There are many different ways you could approach this analysis. I encourage you to thoughtfully explore as if this was a real research problem in which you were engaged. For example, you can run four regressions, one for each of the sub questions in sm1 or you can run one regression where the dependent variable is whether someone did at least 1 of the behaviors in the sm1 question or where the dependent variable is a count of the number of behaviors they reported doing in sm1. You can also add additional variables to your analysis, if you think this would better inform your understanding of inequity in privacy & security in the U.S. (e.g., you could control for whether people felt knowledgeable about privacy and security [q12] or whether they perceive themselves as having control over their private information [q14]).
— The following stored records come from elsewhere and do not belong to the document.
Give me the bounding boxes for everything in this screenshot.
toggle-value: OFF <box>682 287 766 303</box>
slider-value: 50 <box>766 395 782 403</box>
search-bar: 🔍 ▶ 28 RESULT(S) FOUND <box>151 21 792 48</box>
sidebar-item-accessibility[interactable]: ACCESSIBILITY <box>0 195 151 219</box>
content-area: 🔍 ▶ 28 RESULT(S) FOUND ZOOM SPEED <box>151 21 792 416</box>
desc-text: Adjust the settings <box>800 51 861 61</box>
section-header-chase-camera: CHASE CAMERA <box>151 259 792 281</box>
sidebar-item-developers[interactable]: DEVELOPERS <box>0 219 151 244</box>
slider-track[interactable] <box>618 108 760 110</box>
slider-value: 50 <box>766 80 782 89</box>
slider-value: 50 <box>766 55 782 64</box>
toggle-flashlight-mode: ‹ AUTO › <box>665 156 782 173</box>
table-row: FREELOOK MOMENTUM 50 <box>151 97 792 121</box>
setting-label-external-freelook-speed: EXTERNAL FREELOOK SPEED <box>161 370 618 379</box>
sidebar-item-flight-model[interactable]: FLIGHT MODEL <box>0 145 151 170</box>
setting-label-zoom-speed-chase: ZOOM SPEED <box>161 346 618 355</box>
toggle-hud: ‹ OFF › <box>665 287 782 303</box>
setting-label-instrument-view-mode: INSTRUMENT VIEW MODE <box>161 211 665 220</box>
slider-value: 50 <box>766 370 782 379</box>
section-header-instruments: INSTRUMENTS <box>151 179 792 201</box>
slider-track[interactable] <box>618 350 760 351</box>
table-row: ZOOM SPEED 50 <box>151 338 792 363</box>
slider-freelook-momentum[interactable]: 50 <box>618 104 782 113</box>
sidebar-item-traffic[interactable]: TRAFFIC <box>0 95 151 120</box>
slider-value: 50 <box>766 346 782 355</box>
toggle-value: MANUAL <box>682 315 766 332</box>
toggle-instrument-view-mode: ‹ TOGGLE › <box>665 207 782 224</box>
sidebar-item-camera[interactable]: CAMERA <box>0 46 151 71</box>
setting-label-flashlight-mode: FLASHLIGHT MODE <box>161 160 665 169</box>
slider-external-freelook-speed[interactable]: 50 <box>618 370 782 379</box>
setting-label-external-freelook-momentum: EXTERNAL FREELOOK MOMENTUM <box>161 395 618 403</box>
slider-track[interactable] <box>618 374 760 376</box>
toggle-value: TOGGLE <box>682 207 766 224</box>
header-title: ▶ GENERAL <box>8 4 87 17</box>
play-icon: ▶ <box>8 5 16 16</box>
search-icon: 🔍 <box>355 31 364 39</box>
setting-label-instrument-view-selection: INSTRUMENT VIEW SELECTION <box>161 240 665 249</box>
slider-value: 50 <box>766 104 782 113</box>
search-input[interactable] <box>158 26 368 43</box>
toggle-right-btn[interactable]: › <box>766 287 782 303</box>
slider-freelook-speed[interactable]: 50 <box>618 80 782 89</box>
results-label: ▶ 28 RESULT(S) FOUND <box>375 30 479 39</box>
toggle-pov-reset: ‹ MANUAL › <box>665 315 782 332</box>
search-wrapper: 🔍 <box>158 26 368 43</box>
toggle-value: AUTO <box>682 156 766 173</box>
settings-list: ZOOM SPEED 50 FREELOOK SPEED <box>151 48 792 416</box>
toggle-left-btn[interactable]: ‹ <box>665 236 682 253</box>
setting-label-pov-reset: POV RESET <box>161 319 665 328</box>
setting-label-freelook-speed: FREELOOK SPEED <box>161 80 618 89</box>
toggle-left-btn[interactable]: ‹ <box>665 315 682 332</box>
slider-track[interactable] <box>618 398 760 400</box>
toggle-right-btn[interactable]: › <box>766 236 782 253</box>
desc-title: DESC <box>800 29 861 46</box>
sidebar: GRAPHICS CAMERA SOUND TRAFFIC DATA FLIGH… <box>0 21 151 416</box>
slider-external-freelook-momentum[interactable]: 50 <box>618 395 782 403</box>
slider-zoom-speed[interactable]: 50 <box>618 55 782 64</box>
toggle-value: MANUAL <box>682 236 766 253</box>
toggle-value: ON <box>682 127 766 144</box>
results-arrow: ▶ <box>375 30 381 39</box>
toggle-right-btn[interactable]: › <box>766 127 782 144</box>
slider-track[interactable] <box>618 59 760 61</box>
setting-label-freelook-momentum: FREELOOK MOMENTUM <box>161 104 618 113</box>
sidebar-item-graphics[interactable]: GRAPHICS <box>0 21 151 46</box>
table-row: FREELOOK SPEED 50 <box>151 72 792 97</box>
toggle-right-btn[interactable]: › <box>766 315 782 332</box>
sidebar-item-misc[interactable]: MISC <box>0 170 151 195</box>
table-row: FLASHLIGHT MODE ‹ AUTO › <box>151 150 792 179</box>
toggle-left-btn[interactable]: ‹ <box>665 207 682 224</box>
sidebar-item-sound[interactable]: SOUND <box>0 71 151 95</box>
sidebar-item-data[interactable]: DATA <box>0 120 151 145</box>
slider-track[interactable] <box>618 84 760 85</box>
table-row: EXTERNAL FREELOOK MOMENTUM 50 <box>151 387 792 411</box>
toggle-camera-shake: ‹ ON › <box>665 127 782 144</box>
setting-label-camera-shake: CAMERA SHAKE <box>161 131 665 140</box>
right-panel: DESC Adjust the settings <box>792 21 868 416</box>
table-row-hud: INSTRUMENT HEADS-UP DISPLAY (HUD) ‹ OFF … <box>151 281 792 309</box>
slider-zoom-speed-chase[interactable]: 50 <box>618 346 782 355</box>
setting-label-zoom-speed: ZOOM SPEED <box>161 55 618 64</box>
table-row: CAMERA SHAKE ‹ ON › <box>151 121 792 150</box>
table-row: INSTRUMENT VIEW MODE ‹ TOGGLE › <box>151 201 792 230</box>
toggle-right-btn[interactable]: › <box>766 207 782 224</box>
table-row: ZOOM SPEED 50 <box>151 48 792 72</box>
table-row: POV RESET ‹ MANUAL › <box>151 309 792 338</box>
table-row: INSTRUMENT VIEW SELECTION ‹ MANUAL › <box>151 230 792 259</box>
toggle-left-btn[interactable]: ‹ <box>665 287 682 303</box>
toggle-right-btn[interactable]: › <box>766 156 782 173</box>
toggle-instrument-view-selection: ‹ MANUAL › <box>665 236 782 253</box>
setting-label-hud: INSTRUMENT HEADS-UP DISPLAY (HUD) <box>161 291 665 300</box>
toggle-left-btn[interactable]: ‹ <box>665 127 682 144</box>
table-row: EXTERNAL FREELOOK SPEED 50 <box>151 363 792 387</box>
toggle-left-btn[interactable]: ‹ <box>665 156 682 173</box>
Step 3 [4pts]: In 250 words or less, briefly justify your analysis choices (e.g., how you transformed your variables for each RQ and why you made the choices you did.

Step 4 [5pts]: In 400 words or less, report your results answering each research question; include statistical results (e.g., the p-value and other test statistics, a table of regression results) integrated into your narrative.

Here are a few examples (note these are longer than 400 words) of how to report statistical results along with your own commentary:

http://varianceexplained.org/r/trump-tweets/ (http://varianceexplained.org/r/trump-tweets/)

https://blogs.scientificamerican.com/observations/will-americans-be-willing-to-install-covid-19-tracking-apps/ (https://blogs.scientificamerican.com/observations/will-americans-be-willing-to-install-covid-19-tracking-apps/?

_gl=1*3dnats*_ga*MTgxODAwMjg5LjE2ODM4Mzc1OTY.*_ga_0P6ZGEWQVE*MTY4OTgwMDE0Ni41LjEu

Submission format:

Export your BlueSky output and submit the export as a PDF.

If using R, submit both your R script and output as PDFs.

Submit steps 3 and 4 as a single PDF.

Who provides feedback: Teaching Team.